■ **Data to examine**:
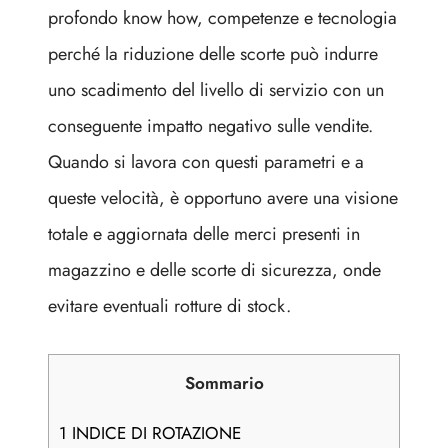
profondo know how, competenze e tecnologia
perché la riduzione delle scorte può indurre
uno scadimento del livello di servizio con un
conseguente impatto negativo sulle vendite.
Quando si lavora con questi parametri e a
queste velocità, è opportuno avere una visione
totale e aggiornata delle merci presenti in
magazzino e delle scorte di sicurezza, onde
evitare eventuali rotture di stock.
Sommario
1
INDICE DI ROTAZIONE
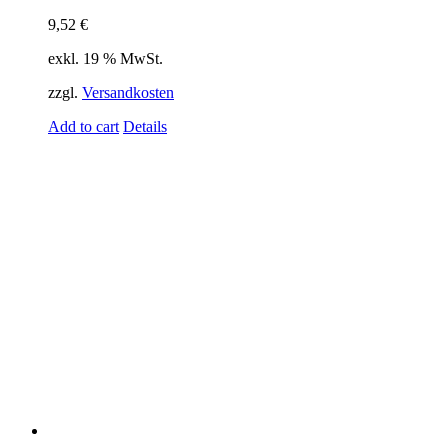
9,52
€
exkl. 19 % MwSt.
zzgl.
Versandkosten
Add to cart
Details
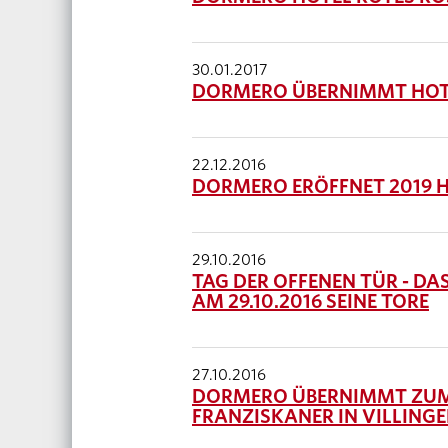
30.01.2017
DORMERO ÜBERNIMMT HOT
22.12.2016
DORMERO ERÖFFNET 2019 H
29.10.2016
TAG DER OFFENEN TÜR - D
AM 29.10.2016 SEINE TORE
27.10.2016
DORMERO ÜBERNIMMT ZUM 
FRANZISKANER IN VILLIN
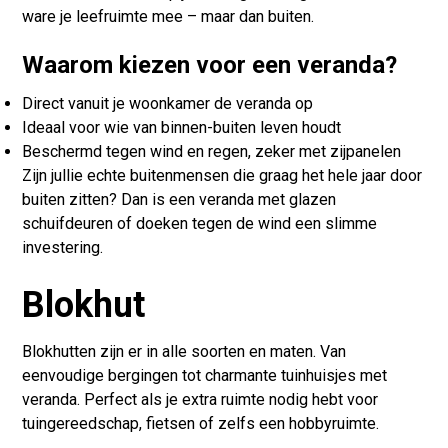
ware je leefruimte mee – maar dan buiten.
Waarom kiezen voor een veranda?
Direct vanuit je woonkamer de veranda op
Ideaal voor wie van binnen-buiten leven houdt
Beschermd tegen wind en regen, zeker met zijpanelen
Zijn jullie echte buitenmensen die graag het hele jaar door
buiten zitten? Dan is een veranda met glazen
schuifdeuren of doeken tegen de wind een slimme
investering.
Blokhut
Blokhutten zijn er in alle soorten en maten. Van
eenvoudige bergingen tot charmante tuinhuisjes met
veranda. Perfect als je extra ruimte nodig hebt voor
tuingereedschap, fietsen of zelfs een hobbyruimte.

■ **The problem**: Repeat the listing above from its first line through the line that contains "totale e aggiornata delle merci presenti in", both included, and nothing more. Drop the pictures.

■ **Final answer**:
profondo know how, competenze e tecnologia
perché la riduzione delle scorte può indurre
uno scadimento del livello di servizio con un
conseguente impatto negativo sulle vendite.
Quando si lavora con questi parametri e a
queste velocità, è opportuno avere una visione
totale e aggiornata delle merci presenti in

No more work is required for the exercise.